--- START ---
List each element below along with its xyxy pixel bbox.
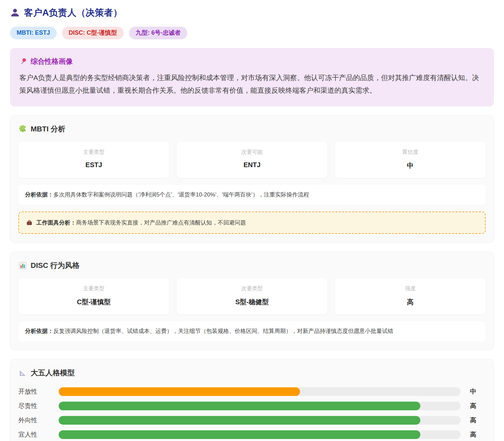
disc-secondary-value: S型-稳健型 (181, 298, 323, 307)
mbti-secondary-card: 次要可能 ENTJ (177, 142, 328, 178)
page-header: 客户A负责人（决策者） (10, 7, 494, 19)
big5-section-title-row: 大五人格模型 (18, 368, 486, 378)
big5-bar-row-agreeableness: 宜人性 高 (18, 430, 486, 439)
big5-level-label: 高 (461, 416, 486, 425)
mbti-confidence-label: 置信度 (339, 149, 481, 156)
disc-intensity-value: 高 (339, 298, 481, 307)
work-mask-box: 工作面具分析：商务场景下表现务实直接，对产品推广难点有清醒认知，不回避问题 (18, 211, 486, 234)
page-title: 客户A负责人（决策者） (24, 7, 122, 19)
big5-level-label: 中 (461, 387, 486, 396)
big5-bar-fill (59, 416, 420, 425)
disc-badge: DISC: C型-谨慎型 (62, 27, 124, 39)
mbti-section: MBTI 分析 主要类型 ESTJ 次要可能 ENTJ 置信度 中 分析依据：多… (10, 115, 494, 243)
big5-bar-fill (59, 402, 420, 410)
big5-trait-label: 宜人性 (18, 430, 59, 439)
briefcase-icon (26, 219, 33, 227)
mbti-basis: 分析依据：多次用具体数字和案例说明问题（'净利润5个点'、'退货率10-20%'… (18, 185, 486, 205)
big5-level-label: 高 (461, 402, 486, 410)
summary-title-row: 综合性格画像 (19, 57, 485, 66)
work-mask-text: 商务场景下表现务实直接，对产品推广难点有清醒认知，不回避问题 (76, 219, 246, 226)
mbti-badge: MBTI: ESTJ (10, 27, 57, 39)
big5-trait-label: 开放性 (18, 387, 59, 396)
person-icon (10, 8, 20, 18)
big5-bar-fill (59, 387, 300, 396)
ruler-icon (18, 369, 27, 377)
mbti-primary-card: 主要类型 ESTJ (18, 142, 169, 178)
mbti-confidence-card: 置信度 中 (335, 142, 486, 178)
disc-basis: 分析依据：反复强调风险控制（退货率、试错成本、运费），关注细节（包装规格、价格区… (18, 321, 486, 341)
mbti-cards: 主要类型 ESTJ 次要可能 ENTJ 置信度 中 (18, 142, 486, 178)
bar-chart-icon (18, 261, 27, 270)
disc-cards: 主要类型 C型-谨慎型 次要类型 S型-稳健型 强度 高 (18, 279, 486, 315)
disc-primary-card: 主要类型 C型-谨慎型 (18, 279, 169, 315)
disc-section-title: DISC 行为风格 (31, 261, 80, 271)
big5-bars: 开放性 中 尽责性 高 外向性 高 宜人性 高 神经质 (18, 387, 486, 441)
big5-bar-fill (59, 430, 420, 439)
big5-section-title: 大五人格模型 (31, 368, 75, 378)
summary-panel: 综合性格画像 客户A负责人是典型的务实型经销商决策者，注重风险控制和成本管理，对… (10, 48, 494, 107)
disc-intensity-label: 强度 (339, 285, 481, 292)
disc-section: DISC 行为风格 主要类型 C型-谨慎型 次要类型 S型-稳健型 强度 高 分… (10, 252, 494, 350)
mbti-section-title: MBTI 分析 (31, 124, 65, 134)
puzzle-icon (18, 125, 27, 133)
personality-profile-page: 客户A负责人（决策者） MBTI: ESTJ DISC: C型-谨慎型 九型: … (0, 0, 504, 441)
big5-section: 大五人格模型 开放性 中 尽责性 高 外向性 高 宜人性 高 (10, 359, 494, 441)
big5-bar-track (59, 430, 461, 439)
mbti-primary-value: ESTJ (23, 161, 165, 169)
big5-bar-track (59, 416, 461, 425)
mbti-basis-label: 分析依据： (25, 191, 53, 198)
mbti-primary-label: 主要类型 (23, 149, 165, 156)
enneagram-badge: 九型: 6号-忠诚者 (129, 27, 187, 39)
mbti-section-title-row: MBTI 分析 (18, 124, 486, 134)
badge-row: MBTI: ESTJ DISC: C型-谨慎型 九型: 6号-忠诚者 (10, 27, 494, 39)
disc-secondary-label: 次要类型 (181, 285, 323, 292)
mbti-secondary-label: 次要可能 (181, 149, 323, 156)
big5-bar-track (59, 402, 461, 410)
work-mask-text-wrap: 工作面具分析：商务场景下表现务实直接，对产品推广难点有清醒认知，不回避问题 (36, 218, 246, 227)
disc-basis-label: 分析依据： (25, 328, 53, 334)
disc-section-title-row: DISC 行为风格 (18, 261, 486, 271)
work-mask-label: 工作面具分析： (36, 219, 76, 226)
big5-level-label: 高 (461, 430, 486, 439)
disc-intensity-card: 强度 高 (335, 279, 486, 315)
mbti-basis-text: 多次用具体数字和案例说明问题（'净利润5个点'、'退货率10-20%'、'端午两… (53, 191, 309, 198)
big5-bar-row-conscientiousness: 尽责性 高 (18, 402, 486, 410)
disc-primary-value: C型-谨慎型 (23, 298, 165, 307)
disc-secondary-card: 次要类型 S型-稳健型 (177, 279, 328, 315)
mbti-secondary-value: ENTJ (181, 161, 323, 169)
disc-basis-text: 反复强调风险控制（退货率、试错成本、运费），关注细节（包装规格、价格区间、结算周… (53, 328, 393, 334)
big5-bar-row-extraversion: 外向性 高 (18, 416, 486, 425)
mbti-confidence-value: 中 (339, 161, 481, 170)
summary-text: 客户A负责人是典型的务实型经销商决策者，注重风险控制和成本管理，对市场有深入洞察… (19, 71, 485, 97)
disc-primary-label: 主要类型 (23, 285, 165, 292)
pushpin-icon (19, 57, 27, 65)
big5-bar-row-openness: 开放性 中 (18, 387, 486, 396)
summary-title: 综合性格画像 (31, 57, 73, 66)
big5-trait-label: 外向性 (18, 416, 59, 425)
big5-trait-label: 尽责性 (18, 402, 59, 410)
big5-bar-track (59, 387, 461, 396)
--- END ---
--- START ---
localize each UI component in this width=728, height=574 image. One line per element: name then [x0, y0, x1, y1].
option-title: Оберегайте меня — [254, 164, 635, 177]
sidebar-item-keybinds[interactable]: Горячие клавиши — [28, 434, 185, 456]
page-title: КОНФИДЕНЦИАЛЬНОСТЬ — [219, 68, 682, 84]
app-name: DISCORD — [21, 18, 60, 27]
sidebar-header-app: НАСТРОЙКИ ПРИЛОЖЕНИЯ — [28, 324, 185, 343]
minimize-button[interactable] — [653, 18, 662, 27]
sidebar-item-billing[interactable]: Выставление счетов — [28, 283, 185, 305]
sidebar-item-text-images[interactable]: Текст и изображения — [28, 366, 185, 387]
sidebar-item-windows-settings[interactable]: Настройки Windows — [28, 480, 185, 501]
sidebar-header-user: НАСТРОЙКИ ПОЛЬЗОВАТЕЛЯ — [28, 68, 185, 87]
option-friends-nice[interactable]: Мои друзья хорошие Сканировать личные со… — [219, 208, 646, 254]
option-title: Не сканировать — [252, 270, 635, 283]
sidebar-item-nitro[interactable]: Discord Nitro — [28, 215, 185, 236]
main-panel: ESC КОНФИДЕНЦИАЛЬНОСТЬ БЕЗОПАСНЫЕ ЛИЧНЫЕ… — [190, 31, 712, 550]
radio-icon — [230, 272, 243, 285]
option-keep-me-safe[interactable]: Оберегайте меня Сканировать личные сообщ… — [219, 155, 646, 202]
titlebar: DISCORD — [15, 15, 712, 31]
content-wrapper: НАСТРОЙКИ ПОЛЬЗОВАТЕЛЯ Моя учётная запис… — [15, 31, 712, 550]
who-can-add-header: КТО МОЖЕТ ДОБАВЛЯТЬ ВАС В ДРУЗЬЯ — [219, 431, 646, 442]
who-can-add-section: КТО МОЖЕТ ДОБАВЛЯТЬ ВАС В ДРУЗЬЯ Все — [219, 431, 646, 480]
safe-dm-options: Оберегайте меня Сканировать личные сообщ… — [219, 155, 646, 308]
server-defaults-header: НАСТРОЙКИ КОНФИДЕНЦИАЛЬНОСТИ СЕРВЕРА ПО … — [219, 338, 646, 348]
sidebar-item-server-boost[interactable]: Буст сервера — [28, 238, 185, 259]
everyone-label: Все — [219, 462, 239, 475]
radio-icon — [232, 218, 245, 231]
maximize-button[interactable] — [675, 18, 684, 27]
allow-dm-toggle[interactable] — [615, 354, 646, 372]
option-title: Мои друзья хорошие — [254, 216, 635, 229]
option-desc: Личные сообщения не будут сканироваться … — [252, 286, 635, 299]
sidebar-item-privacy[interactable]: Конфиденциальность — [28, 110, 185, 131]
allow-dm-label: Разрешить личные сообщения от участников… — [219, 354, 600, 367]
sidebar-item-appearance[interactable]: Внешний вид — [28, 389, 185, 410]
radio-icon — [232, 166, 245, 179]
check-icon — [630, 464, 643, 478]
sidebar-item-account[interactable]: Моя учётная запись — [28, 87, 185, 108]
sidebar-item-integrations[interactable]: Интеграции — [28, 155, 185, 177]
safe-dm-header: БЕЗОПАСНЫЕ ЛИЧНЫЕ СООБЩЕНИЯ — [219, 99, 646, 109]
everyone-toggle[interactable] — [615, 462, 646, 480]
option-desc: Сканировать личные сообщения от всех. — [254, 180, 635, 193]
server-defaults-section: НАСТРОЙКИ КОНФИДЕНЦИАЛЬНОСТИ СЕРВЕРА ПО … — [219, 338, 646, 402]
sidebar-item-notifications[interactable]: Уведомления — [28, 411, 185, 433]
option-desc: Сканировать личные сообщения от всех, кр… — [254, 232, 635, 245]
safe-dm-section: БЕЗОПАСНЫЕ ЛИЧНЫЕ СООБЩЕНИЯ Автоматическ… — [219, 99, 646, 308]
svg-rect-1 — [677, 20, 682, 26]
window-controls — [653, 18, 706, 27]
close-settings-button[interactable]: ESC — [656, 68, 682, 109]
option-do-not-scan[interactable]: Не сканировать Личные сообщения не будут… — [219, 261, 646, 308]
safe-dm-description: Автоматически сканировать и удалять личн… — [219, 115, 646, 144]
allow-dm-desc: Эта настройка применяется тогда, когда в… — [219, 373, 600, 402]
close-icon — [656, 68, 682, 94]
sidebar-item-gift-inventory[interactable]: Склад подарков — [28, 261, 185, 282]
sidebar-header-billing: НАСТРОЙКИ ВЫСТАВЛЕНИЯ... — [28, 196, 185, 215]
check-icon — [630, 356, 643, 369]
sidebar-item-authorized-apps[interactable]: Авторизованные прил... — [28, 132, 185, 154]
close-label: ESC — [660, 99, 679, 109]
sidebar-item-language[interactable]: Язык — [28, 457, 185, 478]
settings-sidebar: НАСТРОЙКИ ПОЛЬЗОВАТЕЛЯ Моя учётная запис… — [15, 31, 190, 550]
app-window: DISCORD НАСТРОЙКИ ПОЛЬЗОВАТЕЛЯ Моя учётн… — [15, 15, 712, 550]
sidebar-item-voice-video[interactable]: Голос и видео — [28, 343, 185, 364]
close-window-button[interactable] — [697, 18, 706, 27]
--- END ---
--- START ---
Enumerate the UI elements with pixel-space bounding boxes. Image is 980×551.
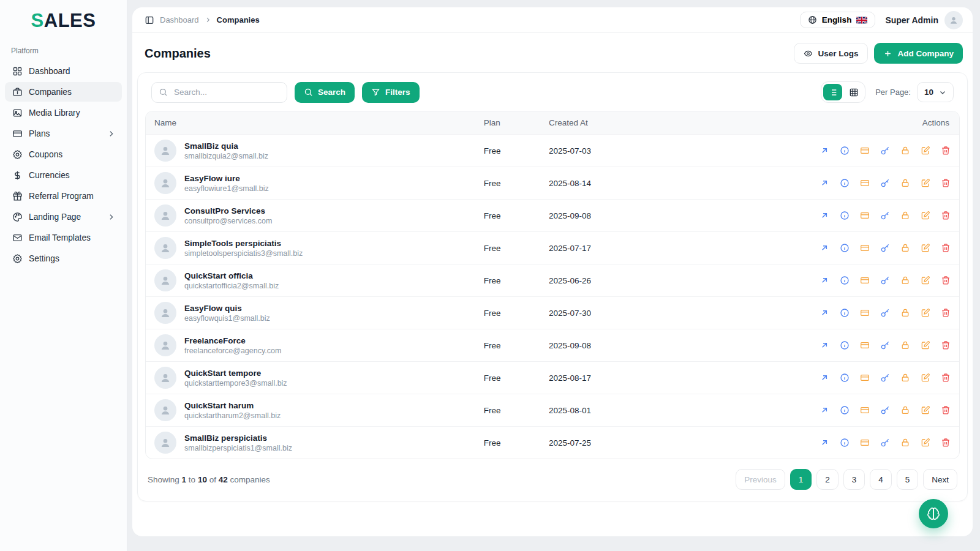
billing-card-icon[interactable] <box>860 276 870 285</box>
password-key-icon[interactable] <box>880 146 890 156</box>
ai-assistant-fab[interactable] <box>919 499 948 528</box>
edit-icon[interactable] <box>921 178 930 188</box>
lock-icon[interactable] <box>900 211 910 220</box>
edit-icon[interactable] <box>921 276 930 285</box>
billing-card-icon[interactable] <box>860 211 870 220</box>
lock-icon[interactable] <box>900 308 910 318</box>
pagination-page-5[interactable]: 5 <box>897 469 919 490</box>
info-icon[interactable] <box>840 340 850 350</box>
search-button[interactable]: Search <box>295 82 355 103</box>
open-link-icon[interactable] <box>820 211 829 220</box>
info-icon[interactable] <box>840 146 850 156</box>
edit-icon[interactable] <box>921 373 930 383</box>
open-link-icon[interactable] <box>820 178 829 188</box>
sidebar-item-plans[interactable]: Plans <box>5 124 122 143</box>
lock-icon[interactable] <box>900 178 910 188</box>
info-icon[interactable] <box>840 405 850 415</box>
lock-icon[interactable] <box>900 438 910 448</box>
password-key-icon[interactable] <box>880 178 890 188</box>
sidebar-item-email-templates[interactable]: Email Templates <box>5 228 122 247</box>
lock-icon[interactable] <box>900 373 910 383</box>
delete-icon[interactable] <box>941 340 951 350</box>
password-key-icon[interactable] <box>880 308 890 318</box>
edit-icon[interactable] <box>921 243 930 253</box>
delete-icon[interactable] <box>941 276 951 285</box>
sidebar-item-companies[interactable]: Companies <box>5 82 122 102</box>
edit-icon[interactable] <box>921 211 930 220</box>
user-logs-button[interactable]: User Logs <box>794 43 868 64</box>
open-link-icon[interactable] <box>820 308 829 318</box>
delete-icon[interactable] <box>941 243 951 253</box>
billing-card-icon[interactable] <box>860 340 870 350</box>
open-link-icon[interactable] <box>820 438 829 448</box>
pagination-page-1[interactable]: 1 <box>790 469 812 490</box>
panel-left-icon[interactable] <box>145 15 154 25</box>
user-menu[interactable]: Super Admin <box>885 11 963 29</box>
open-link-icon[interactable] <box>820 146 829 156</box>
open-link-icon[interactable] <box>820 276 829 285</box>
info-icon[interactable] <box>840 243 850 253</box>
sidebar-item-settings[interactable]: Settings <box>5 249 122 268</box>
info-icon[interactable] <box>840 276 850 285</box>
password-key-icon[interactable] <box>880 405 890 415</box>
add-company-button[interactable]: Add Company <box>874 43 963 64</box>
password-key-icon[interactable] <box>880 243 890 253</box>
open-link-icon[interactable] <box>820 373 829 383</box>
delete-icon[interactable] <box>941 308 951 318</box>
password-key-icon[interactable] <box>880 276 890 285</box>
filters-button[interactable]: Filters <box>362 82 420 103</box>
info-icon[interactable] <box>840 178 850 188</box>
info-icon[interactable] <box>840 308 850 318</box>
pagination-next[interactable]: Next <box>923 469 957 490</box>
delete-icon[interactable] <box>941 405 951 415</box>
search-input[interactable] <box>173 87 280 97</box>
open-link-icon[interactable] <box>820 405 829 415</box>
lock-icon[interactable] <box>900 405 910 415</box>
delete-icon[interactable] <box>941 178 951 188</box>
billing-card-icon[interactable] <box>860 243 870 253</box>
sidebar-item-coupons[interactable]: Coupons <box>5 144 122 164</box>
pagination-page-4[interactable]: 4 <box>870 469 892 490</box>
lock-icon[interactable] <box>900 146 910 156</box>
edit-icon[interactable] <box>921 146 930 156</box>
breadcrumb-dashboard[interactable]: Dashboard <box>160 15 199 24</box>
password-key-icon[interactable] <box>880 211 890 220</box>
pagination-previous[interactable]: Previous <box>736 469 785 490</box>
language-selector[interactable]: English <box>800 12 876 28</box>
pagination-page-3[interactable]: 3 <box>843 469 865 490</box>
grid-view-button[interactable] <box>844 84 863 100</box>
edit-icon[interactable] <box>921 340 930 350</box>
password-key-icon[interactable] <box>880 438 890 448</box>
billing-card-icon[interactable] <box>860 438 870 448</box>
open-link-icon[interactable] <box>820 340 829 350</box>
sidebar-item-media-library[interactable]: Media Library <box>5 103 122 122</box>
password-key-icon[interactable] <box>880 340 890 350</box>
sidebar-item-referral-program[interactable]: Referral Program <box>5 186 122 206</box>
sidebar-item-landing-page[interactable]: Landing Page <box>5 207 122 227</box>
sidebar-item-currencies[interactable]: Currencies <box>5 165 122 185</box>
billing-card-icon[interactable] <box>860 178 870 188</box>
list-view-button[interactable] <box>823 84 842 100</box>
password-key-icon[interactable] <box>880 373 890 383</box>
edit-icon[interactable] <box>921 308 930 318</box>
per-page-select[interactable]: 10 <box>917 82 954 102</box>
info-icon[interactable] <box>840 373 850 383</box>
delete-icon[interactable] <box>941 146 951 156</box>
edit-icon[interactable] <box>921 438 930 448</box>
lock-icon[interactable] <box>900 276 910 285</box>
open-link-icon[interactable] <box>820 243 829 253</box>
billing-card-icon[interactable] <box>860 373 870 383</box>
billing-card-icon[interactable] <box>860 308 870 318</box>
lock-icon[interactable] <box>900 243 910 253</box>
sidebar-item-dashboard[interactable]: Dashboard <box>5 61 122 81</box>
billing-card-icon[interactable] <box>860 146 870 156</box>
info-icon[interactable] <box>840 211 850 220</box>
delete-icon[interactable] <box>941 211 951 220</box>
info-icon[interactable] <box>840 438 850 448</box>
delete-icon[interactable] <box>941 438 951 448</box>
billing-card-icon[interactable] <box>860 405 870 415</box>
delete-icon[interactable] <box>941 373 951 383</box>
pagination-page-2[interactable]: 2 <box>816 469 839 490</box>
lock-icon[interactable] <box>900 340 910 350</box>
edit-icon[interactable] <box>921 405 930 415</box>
--- END ---
#### Instructions to follow:
The answer must be every line from the records above that contains the word "ESTJ", copied in full.

#### Final answer:
mbti-section: MBTI 分析 主要类型 ESTJ 次要可能 ENTJ 置信度 中 分析依据：多… (10, 115, 494, 243)
mbti-badge: MBTI: ESTJ (10, 27, 57, 39)
mbti-primary-card: 主要类型 ESTJ (18, 142, 169, 178)
mbti-cards: 主要类型 ESTJ 次要可能 ENTJ 置信度 中 (18, 142, 486, 178)
personality-profile-page: 客户A负责人（决策者） MBTI: ESTJ DISC: C型-谨慎型 九型: … (0, 0, 504, 441)
mbti-primary-value: ESTJ (23, 161, 165, 169)
badge-row: MBTI: ESTJ DISC: C型-谨慎型 九型: 6号-忠诚者 (10, 27, 494, 39)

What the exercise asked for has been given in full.